Sovereign Funds (and Princes)

Sovereign wealth funds are huge investment funds controlled by countries that got mega-rich selling oil, or in some other way. They’re highly secretive, and can have a huge impact on global markets.

Story: Princes With Checkbooks

Think of your typical Disney prince or princess. They’re young, good looking, curious about the world, and adventurous.

But you don’t also think of them going to investment conferences or sitting in on pitch meetings with entrepreneurs (a la Shark Tank).
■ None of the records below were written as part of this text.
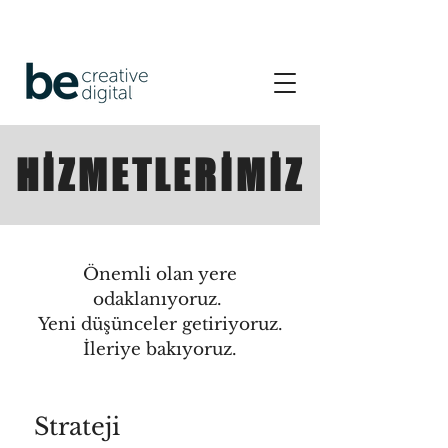
HİZMETLERİMİZ
Önemli olan yere
odaklanıyoruz.
Yeni düşünceler getiriyoruz.
İleriye bakıyoruz.
Strateji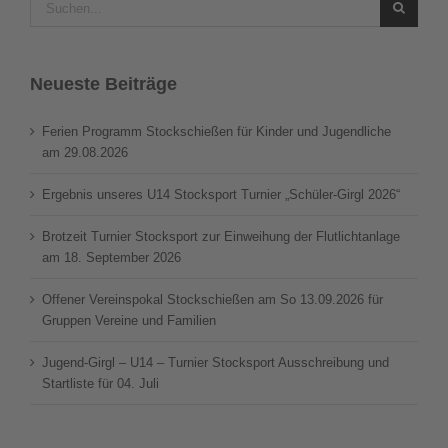
nach:
Neueste Beiträge
Ferien Programm Stockschießen für Kinder und Jugendliche
am 29.08.2026
Ergebnis unseres U14 Stocksport Turnier „Schüler-Girgl 2026“
Brotzeit Turnier Stocksport zur Einweihung der Flutlichtanlage
am 18. September 2026
Offener Vereinspokal Stockschießen am So 13.09.2026 für
Gruppen Vereine und Familien
Jugend-Girgl – U14 – Turnier Stocksport Ausschreibung und
Startliste für 04. Juli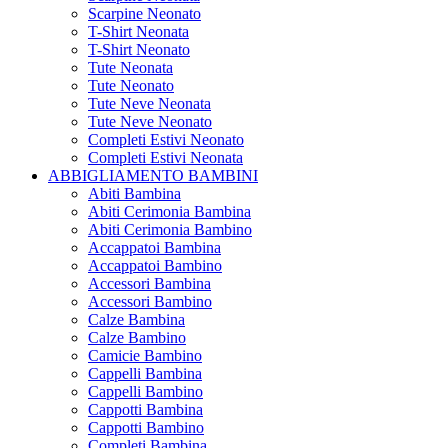
Scarpine Neonato
T-Shirt Neonata
T-Shirt Neonato
Tute Neonata
Tute Neonato
Tute Neve Neonata
Tute Neve Neonato
Completi Estivi Neonato
Completi Estivi Neonata
ABBIGLIAMENTO BAMBINI
Abiti Bambina
Abiti Cerimonia Bambina
Abiti Cerimonia Bambino
Accappatoi Bambina
Accappatoi Bambino
Accessori Bambina
Accessori Bambino
Calze Bambina
Calze Bambino
Camicie Bambino
Cappelli Bambina
Cappelli Bambino
Cappotti Bambina
Cappotti Bambino
Completi Bambina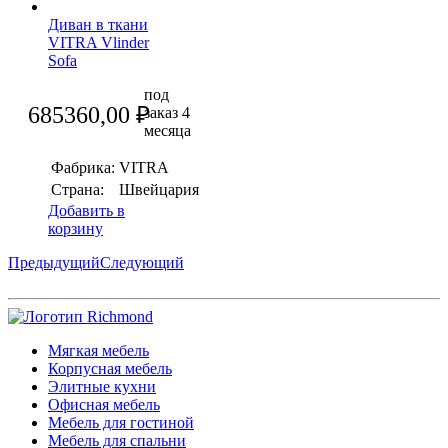
Диван в ткани
VITRA Vlinder
Sofa
под
685360,00
₽
заказ 4
месяца
Фабрика:
VITRA
Страна:
Швейцария
Добавить в
корзину
Предыдущий
Следующий
Мягкая мебель
Корпусная мебель
Элитные кухни
Офисная мебель
Мебель для гостиной
Мебель для спальни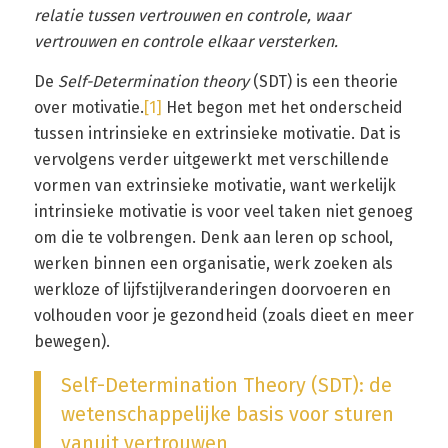
relatie tussen vertrouwen en controle, waar
vertrouwen en controle elkaar versterken.
De
Self-Determination theory
(SDT) is een theorie
over motivatie.
[1]
Het begon met het onderscheid
tussen intrinsieke en extrinsieke motivatie. Dat is
vervolgens verder uitgewerkt met verschillende
vormen van extrinsieke motivatie, want werkelijk
intrinsieke motivatie is voor veel taken niet genoeg
om die te volbrengen. Denk aan leren op school,
werken binnen een organisatie, werk zoeken als
werkloze of lijfstijlveranderingen doorvoeren en
volhouden voor je gezondheid (zoals dieet en meer
bewegen).
Self-Determination Theory (SDT): de
wetenschappelijke basis voor sturen
vanuit vertrouwen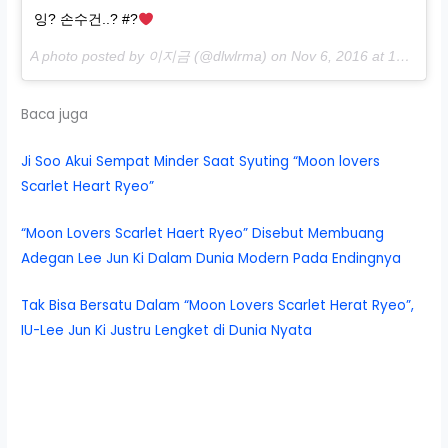
잉? 손수건..? #?
A photo posted by 이지금 (@dlwlrma) on
Nov 6, 2016 at 10:46pm PST
Baca juga
Ji Soo Akui Sempat Minder Saat Syuting “Moon lovers
Scarlet Heart Ryeo”
“Moon Lovers Scarlet Haert Ryeo” Disebut Membuang
Adegan Lee Jun Ki Dalam Dunia Modern Pada Endingnya
Tak Bisa Bersatu Dalam “Moon Lovers Scarlet Herat Ryeo”,
IU-Lee Jun Ki Justru Lengket di Dunia Nyata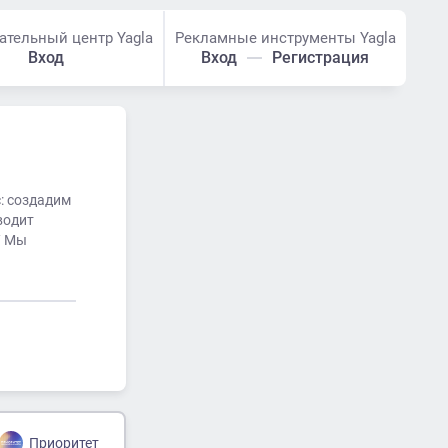
ательный центр Yagla
Рекламные инструменты Yagla
Вход
Вход
Регистрация
: создадим
водит
u/ Мы
Приоритет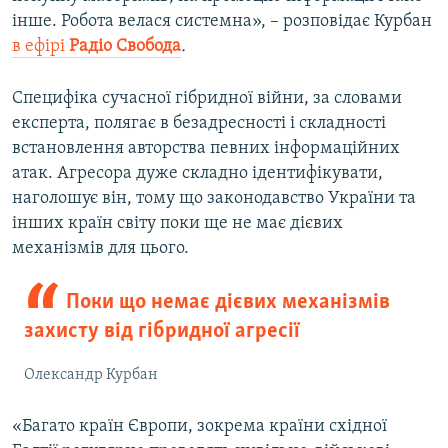
інше. Робота велася системна»,
– розповідає Курбан
в ефірі
Радіо Свобода
.
Специфіка сучасної гібридної війни, за словами
експерта, полягає в безадресності і складності
встановлення авторства певних інформаційних
атак. Агресора дуже складно ідентифікувати,
наголошує він, тому що законодавство України та
інших країн світу поки ще не має дієвих
механізмів для цього.
Поки що немає дієвих механізмів
захисту від гібридної агресії
Олександр Курбан
«Багато країн Європи, зокрема країни східної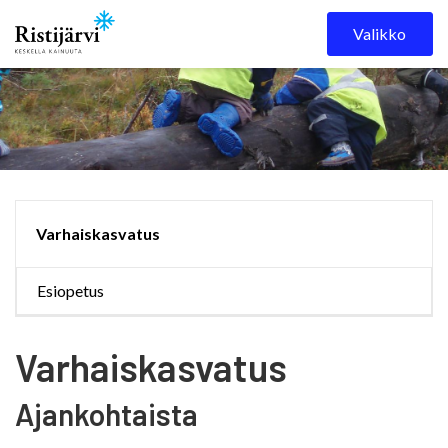
Skip to content
Valikko
Varhaiskasvatus
Esiopetus
Varhaiskasvatus
Ajankohtaista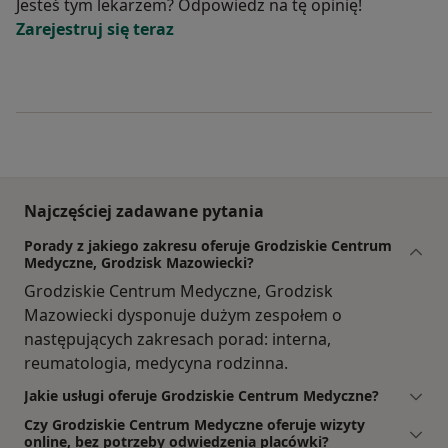
Jesteś tym lekarzem? Odpowiedz na tę opinię!
Zarejestruj się teraz
Najczęściej zadawane pytania
Porady z jakiego zakresu oferuje Grodziskie Centrum
Medyczne, Grodzisk Mazowiecki?
Grodziskie Centrum Medyczne, Grodzisk
Mazowiecki dysponuje dużym zespołem o
następujących zakresach porad: interna,
reumatologia, medycyna rodzinna.
Jakie usługi oferuje Grodziskie Centrum Medyczne?
Czy Grodziskie Centrum Medyczne oferuje wizyty
online, bez potrzeby odwiedzenia placówki?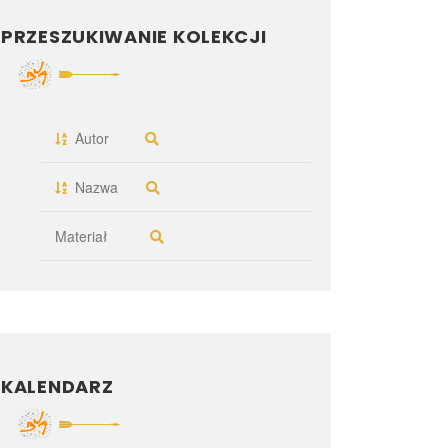
PRZESZUKIWANIE KOLEKCJI
Autor
Nazwa
Materiał
KALENDARZ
In fact, they sometimes do just that – or hire someone to do it for them.

Many countries control the bulk of their wealth through their governments, and the ‘sovereign wealth funds’ they’ve set up to invest that wealth (sovereign means royalty or ruler).

The biggest of these are the largest investment funds in the world: Norway’s and China’s are over a trillion dollars, Abu Dhabi’s and Kuwait’s and Singapore’s are over 500 billion, and there are many others with hundreds of billions.

Although government bigshots (and princes) may have the final say, these sovereign wealth funds are usually managed by professional investors. They do some direct investing, but also give a lot of money to other investment funds to manage (hedge funds, venture capital, private equity, etc.).

Because they’re often controlled by autocratic governments, sovereign wealth funds don’t usually reveal their investments or results, and tend to be highly secretive. They can sift huge sums of money around the globe stealthily, without anyone really being sure what they’re doing.